- **SUPPLIED MATERIAL**
####################

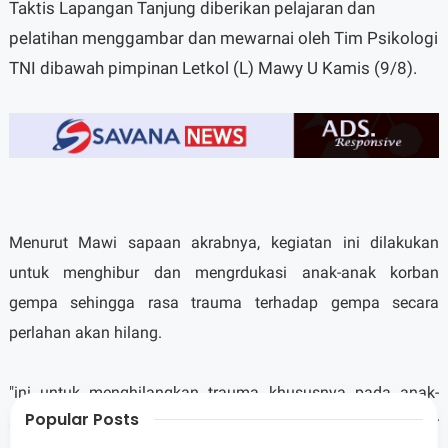
Taktis Lapangan Tanjung diberikan pelajaran dan
pelatihan menggambar dan mewarnai oleh Tim Psikologi
TNI dibawah pimpinan Letkol (L) Mawy U Kamis (9/8).
Menurut Mawi sapaan akrabnya, kegiatan ini dilakukan
untuk menghibur dan mengrdukasi anak-anak korban
gempa sehingga rasa trauma terhadap gempa secara
perlahan akan hilang.
"ini untuk menghilangkan trauma khususnya pada anak-
Popular Posts
anak dengan mengajak mereka bermain bola dan belajar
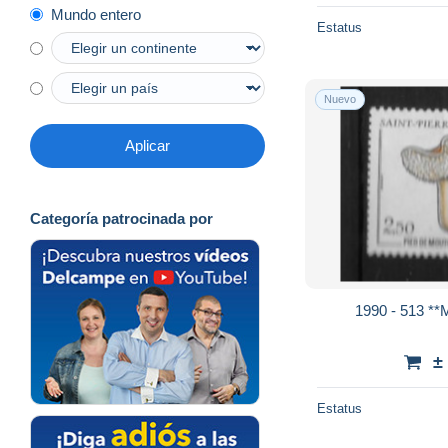
Mundo entero
Estatus
Nuevo
Aplicar
Categoría patrocinada por
1990 - 513 *
±
Estatus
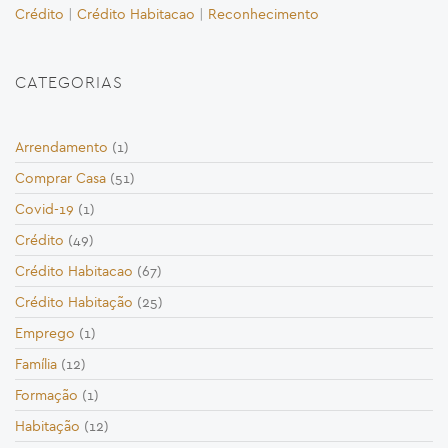
Crédito
|
Crédito Habitacao
|
Reconhecimento
CATEGORIAS
Arrendamento
(1)
Comprar Casa
(51)
Covid-19
(1)
Crédito
(49)
Crédito Habitacao
(67)
Crédito Habitação
(25)
Emprego
(1)
Família
(12)
Formação
(1)
Habitação
(12)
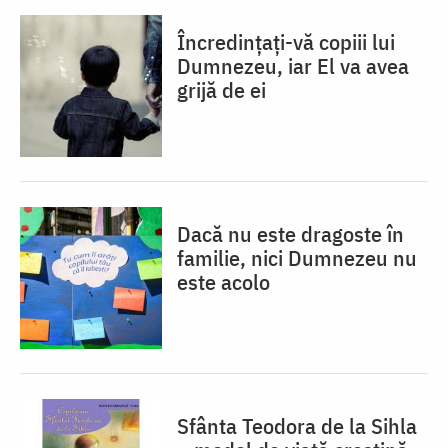
Încredințați-vă copiii lui
Dumnezeu, iar El va avea
grijă de ei
Dacă nu este dragoste în
familie, nici Dumnezeu nu
este acolo
Sfânta Teodora de la Sihla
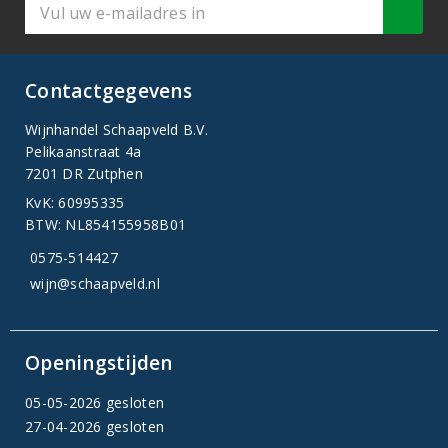
Contactgegevens
Wijnhandel Schaapveld B.V.
Pelikaanstraat 4a
7201 DR Zutphen
KvK: 60995335
BTW: NL854155958B01
0575-514427
wijn@schaapveld.nl
Openingstijden
05-05-2026 gesloten
27-04-2026 gesloten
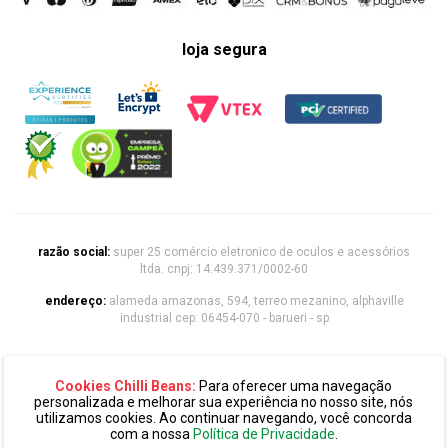
loja segura
razão social:
super 25 comércio eletronico de oculos e acessórios
ltda. cnpj: 14.439.371/0002-60
endereço:
alameda amazonas, 594, terreo mezanino, alphaville
industrial cep: 06454-070 - barueri - sp
chilli beans 2020 | todos os direitos reservados
Cookies Chilli Beans:
Para oferecer uma navegação
personalizada e melhorar sua experiência no nosso site, nós
utilizamos cookies. Ao continuar navegando, você concorda
com a nossa
Política de Privacidade
.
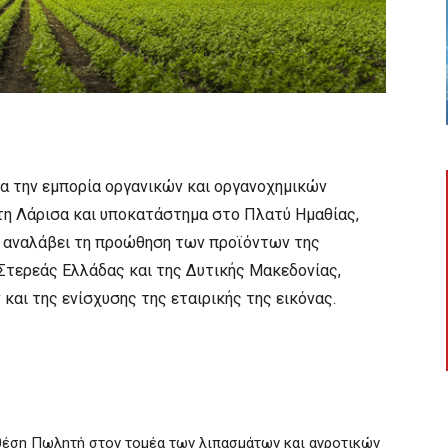
ητα την εμπορία οργανικών και οργανοχημικών
 τη Λάρισα και υποκατάστημα στο Πλατύ Ημαθίας,
α αναλάβει τη προώθηση των προϊόντων της
 Στερεάς Ελλάδας και της Δυτικής Μακεδονίας,
αι της ενίσχυσης της εταιρικής της εικόνας.
 θέση Πωλητή στον τομέα των λιπασμάτων και αγροτικών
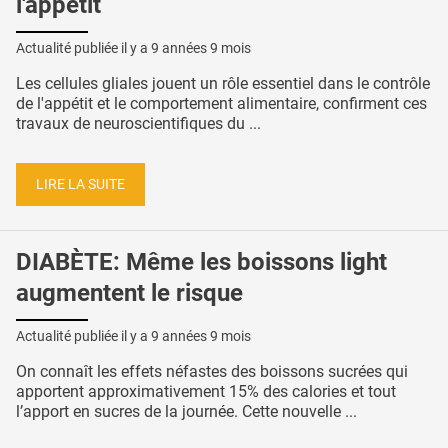
l'appétit
Actualité publiée il y a
9 années 9 mois
Les cellules gliales jouent un rôle essentiel dans le contrôle
de l'appétit et le comportement alimentaire, confirment ces
travaux de neuroscientifiques du ...
LIRE LA SUITE
DIABÈTE: Même les boissons light
augmentent le risque
Actualité publiée il y a
9 années 9 mois
On connaît les effets néfastes des boissons sucrées qui
apportent approximativement 15% des calories et tout
l’apport en sucres de la journée. Cette nouvelle ...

####################

- **PROBLEM REQUIREMENTS**
Filter the data, keeping only the lines that contain "trauma".

- **PROBLEM SOLUTION**
gempa sehingga rasa trauma terhadap gempa secara
"ini untuk menghilangkan trauma khususnya pada anak-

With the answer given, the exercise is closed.